Quantification and characterization of GABA‐ergic amacrine cells in the retina of GAD67‐GFP knock‐in mice

. Purpose:  Although the presence of γ‐aminobutyrate acid (GABA) in amacrine cells and its co‐localization with other neuronal substances is well known, there exists only little information about their quantitative distribution in the mouse eye. The aim of the present study was to characterize GABA‐ergic amacrine cells in the retina of the recently introduced glutamate decarboxylase 67‐green fluorescent protein (GAD67‐GFP) knock‐in mouse. Methods:  Whole mounts of the retina were prepared and the GFP‐positive neurons quantified.
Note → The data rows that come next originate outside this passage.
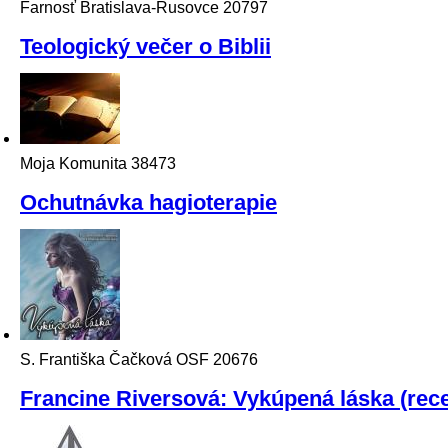
Farnosť Bratislava-Rusovce
20797
Teologický večer o Biblii
Moja Komunita
38473
Ochutnávka hagioterapie
S. Františka Čačková OSF
20676
Francine Riversová: Vykúpená láska (rece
Immunofluorescence staining was performed with antibodies against GABA, calbindin (CB), calretinin (CR), parvalbumin (PV), choline acetyl transferase (ChAT), tyrosine hydroxylase (TH), vesicular glutamate transporter (VGluT) 1, VGluT2 and VGluT3. Results:  Displaced GABA‐ergic amacrine cells in the ganglion cell layer (GCL) showed a density of 1006 ± 170 cells/mm 2 . In the inner nuclear layer (INL), the density of amacrine cells was 8821 ± 448 cells/mm 2 in the central region and 6825 ± 408 cells/mm 2 in the peripheral region. GFP‐positive amacrine cells co‐localized with GABA (99%), CR (INL 18%, GCL 71.3%), CB (INL 6.3%), bNOS (INL 1%, GCL 4%), and ChAT (INL 17%, GCL 92.6%). No co‐localization was seen with antibodies against PV, TH, and VGluT 1‐3. Conclusions:  This study presents the first quantitative data concerning the co‐localization of GABA‐ergic neurons in the mouse retina with various neuronal markers.